Drei junge Frauen und ein junger Mann stehen nebeneinander und Blicken in die Kamera
TIPP

Alles, was Sie zur bAV in der Arzt­praxis müssen

Alles, was Sie als Arbeitgeber zur betrieblichen Altersversorgung (bAV) wissen sollten, warum eine bAV sowohl für Arbeitgeber und Angestellte eine gute Wahl ist und was rechtlich beachtet werden sollte finden Sie auf der umfangreichen Website bAV in der Arztpraxis.
Natürlich informiert Sie auch Ihre Beraterin bzw. Ihr Berater der Deutschen Ärzte Finanz persönlich rund um die bAV für Medizinische Fachangestellte.

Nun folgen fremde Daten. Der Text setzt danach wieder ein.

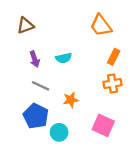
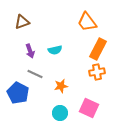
orange rectangle: (114, 57) -> (98, 49), size x1.5
blue pentagon: (36, 116) -> (18, 93), moved
cyan circle: (59, 132) -> (60, 113), moved

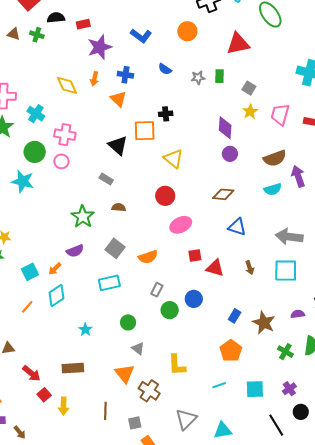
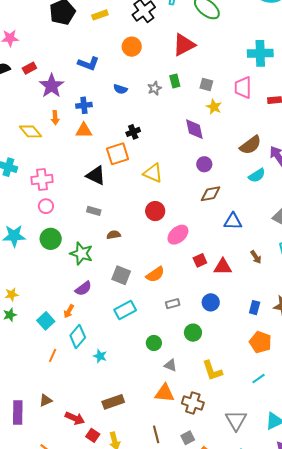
orange triangle: (118, 99) -> (84, 130), turned -30
pink trapezoid: (280, 115) -> (243, 87), moved
green circle: (35, 152) -> (51, 239), moved
purple circle: (230, 154) -> (204, 164), moved
gray rectangle: (157, 290) -> (173, 304), turned 64
green circle: (170, 310) -> (193, 333), moved
cyan star: (85, 330) -> (100, 356), moved
orange triangle: (125, 374) -> (165, 393), turned -30

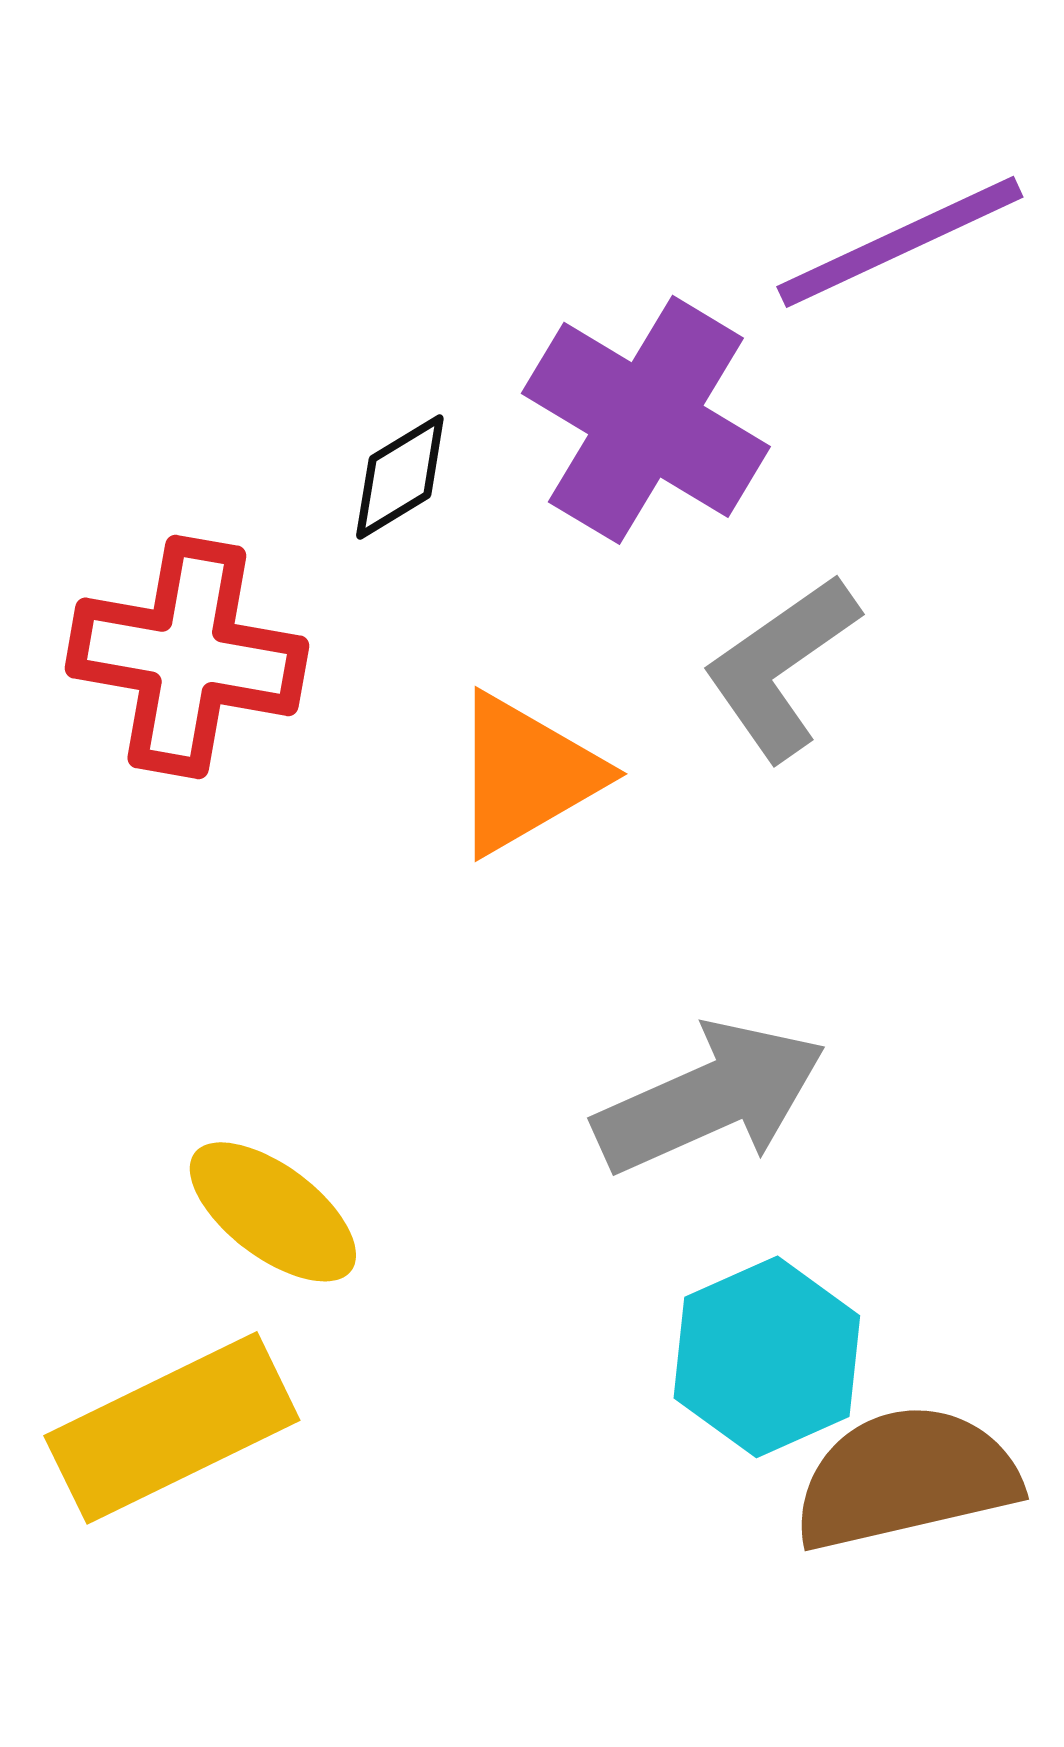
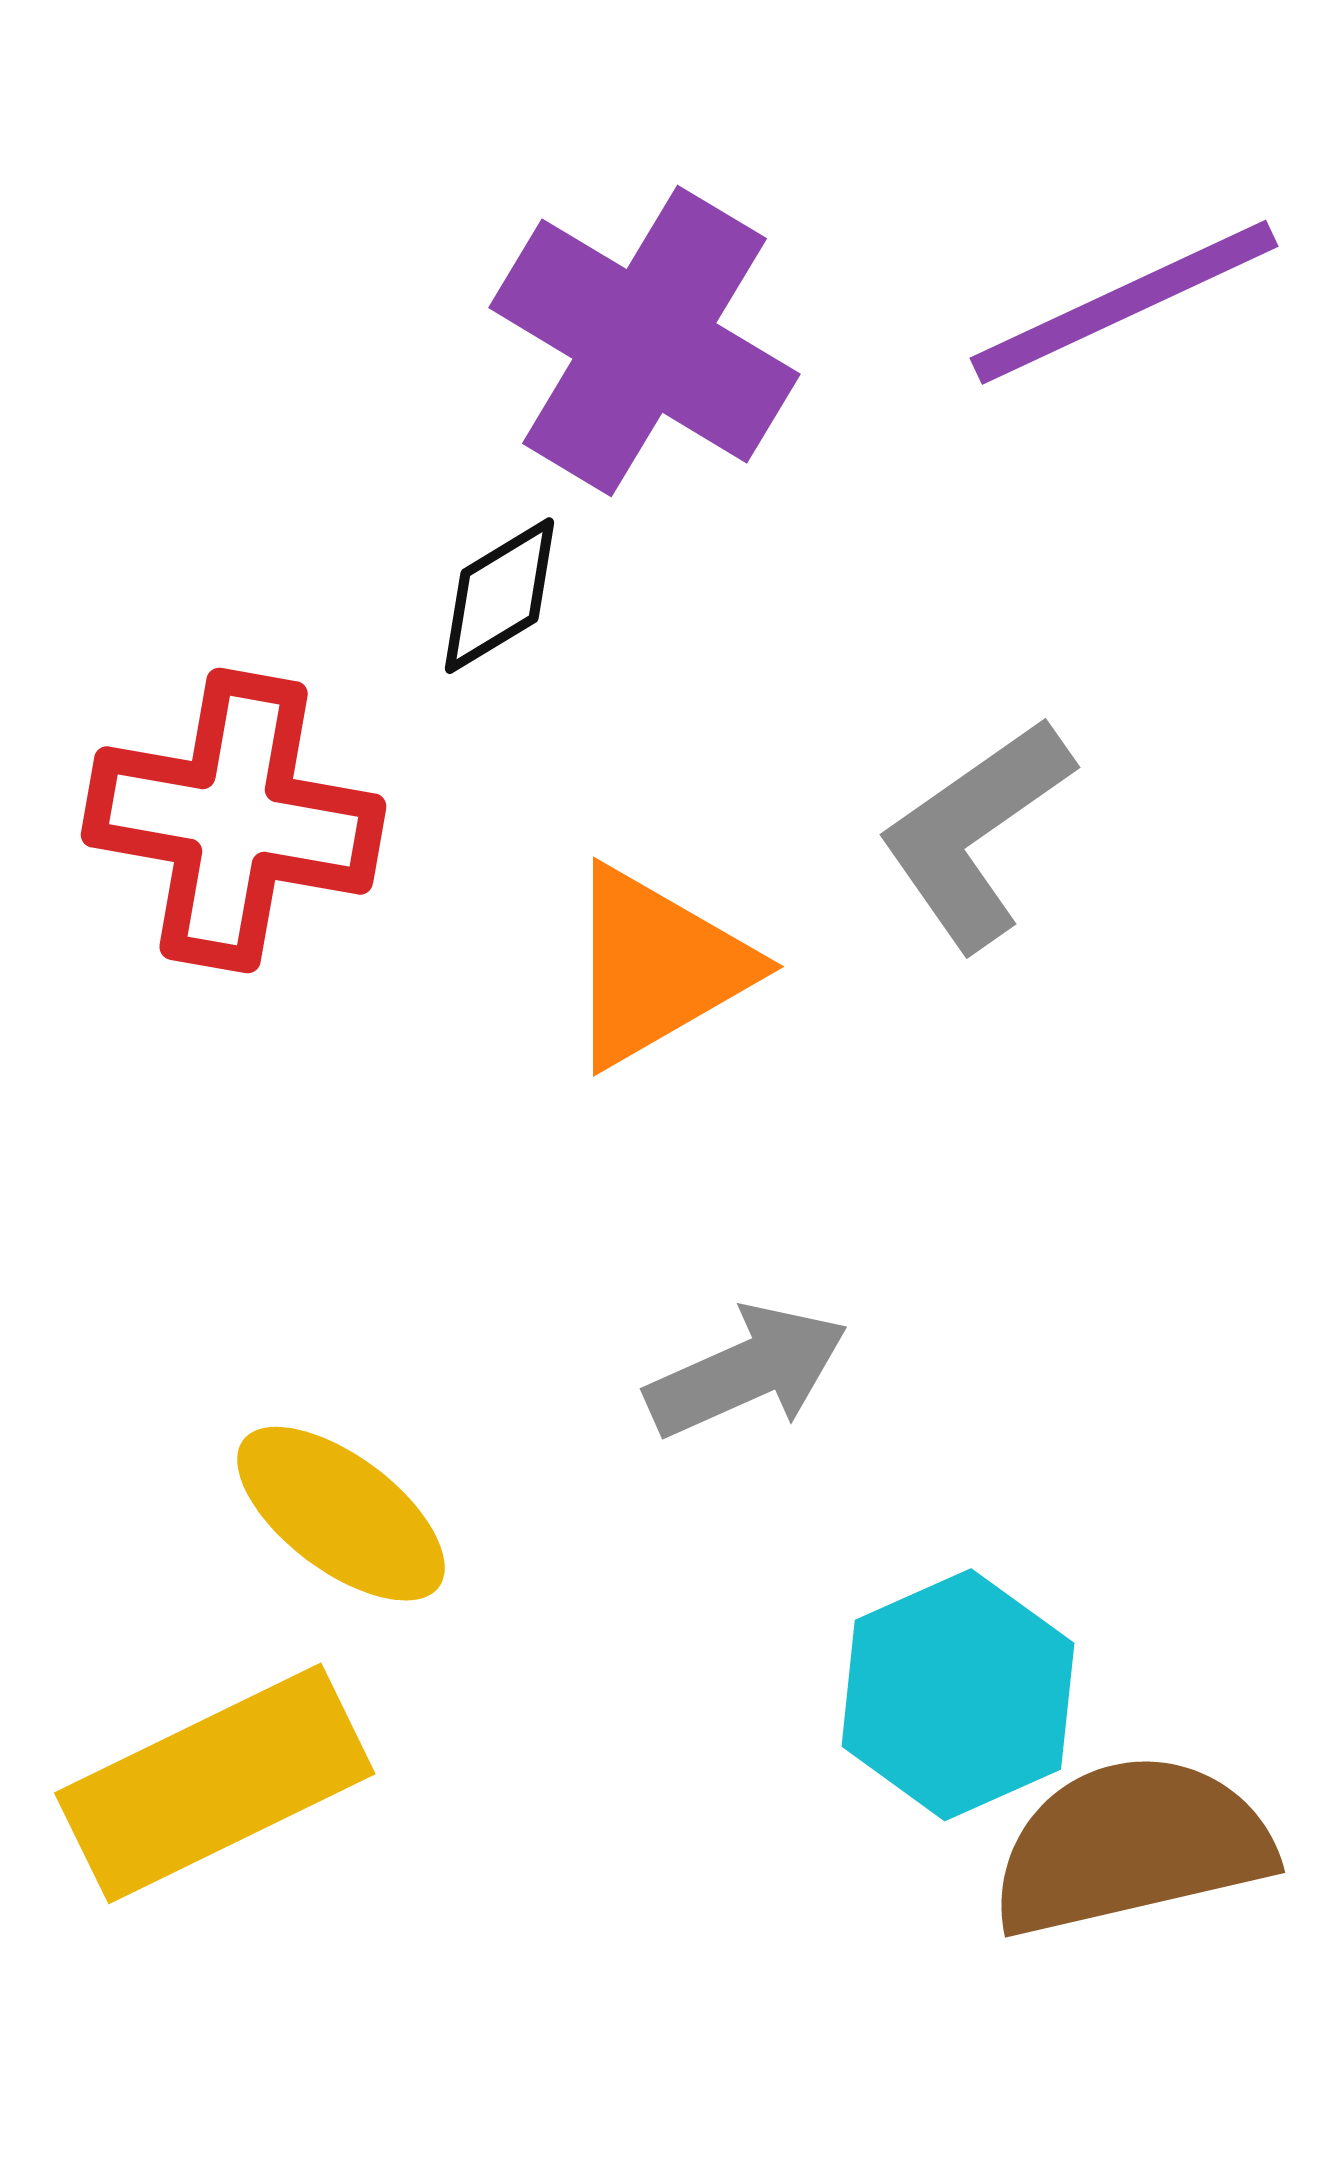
purple cross: (646, 420) -> (644, 341), moved
gray arrow: (710, 1098) -> (747, 1371), moved, size x0.7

Wenig Aufwand, viel Wirkung: Die praktische Umsetzung

Und wie ihre Fachkräfte sind auch die Ärzte froh über den niedrigen Aufwand. „Unser Berater der Deutschen Ärzte Finanz bespricht die Konditionen direkt mit den Mitarbeitenden und setzt alles auf. Wir haben durch das Thema GesundheitsRente fast keine Arbeit“, so Dr. Behrendt. 
„Wir sind in einem kleinen Ort, daher läuft viel über Mund-zu-Mund-Propaganda“, so Dr. Beger. Über die Jahre konnte sich die Praxis durch ihre vielfältigen sozialen und finanziellen Angebote einen guten Ruf aufbauen, der ihnen dabei hilft, trotz Fachkräftemangel qualifizierte Mitarbeitende zu finden. Das Ergebnis ist ein herzliches Miteinander in einem perfekt eingespielten Team.